For the shut-in phase, we calculated the equilibrium between matrix and fracture pressures during the forced imbibition process post-fracturing fluid energization. Results indicate that, in the early shut-in period, forced imbibition displaces the fracturing fluid deeper into the reservoir, with an imbibition depth (or effective seepage distance) of 1.78 m. After a shut-in period exceeding 28 days, the pressure between the matrix and the fracture gradually reaches a dynamic equilibrium, stabilizing around 19.8 MPa.
During the production phase, a constant pressure boundary was set at the fracture face for back-production. Following the principle that the pressure gradient between the shale matrix reservoir and the fracture face exceeds the threshold pressure gradient, the maximum effective seepage distance is the pressure propagation limit distance. Simulations suggest that the maximum seepage distance for the target block is approximately 6.02 m. This implies that the shale matrix reservoir can be fully utilized when the matrix block length is around 12 m. This understanding can be applied to differentiate the effective seepage limits between fractures and matrices, further guiding the optimization of fracture spacing in hydraulic fracturing design.
Acknowledgement: The authors express sincere gratitude to PetroChina Changqing Oilfield Company for their invaluable support in this research. The funding, data, and resources provided by PetroChina Changqing Oilfield Company were instrumental in the successful completion of this study. The continuous encouragement and assistance from the company have played a crucial role in the research endeavors of the authors.
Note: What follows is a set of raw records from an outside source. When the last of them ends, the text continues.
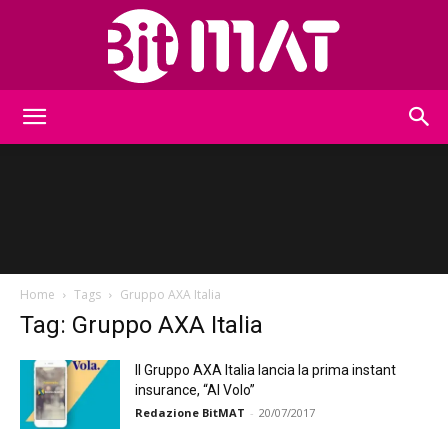
BitMat
Home
Tags
Gruppo AXA Italia
Tag: Gruppo AXA Italia
Il Gruppo AXA Italia lancia la prima instant
insurance, “Al Volo”
Redazione BitMAT
-
20/07/2017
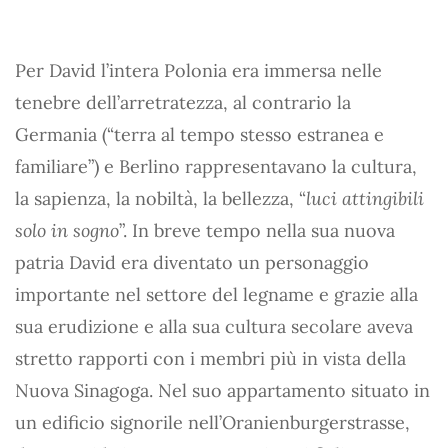
Per David l’intera Polonia era immersa nelle
tenebre dell’arretratezza, al contrario la
Germania (“terra al tempo stesso estranea e
familiare”) e Berlino rappresentavano la cultura,
la sapienza, la nobiltà, la bellezza, “
luci attingibili
solo in sogno
”. In breve tempo nella sua nuova
patria David era diventato un personaggio
importante nel settore del legname e grazie alla
sua erudizione e alla sua cultura secolare aveva
stretto rapporti con i membri più in vista della
Nuova Sinagoga. Nel suo appartamento situato in
un edificio signorile nell’Oranienburgerstrasse,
Funding Statement: This study was supported by China National Petroleum Corporation’s Fourteenth Five-Year Plan’s Prospective Fundamental Project on ‘Research on Key Technologies and Equipment for Reservoir Reconstruction’ (2021DJ45).
Author Contributions: The authors confirm contribution to the paper as follows: study conception and design: Lijun Mu, Jie Bai; data collection: Jie Bai; analysis and interpretation of results: Xiaojia Xue, Xiaoyan Li, Xueliang Han; draft manuscript preparation: Jie Bai, Xiaoyan Li. All authors reviewed the results and approved the final version of the manuscript.
Availability of Data and Materials: The data used in the context of this study is confidential due to its sensitive nature and agreements made with relevant stakeholders. As such, it cannot be publicly disclosed or made accessible. We acknowledge the importance of data transparency in research and have taken steps to provide as much detail as possible in the manuscript without compromising the confidentiality agreements.
Conflicts of Interest: The authors declare that they have no conflicts of interest to report regarding the present study.